| Work item |
Exactly reproduce the lines from the line containing "assess affordability and" to the end of the data below, inclusive, and nothing else.

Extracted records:
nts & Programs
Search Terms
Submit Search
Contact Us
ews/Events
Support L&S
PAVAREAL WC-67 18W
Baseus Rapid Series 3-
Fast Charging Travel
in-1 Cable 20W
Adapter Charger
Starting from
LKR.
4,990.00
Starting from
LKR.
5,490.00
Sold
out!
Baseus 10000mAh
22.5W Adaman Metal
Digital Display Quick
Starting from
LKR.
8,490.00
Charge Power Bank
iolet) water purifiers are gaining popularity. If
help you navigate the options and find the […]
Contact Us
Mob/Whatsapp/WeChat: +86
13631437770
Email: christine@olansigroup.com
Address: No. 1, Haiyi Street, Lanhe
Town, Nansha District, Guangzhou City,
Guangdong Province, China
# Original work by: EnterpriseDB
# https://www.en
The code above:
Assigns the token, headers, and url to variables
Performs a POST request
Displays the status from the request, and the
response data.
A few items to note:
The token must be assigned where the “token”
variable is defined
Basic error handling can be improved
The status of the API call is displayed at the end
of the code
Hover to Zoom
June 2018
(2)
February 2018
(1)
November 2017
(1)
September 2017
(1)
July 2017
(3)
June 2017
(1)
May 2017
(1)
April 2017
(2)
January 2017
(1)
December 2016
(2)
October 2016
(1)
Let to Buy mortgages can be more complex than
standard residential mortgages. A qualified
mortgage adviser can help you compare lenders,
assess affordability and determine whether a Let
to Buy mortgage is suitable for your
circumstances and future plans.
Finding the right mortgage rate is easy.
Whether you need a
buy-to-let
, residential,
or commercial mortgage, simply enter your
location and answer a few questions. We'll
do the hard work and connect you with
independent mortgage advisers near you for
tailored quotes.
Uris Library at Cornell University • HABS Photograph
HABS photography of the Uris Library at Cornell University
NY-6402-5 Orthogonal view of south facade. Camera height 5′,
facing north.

| Task output |
assess affordability and determine whether a Let
to Buy mortgage is suitable for your
circumstances and future plans.
Finding the right mortgage rate is easy.
Whether you need a
buy-to-let
, residential,
or commercial mortgage, simply enter your
location and answer a few questions. We'll
do the hard work and connect you with
independent mortgage advisers near you for
tailored quotes.
Uris Library at Cornell University • HABS Photograph
HABS photography of the Uris Library at Cornell University
NY-6402-5 Orthogonal view of south facade. Camera height 5′,
facing north.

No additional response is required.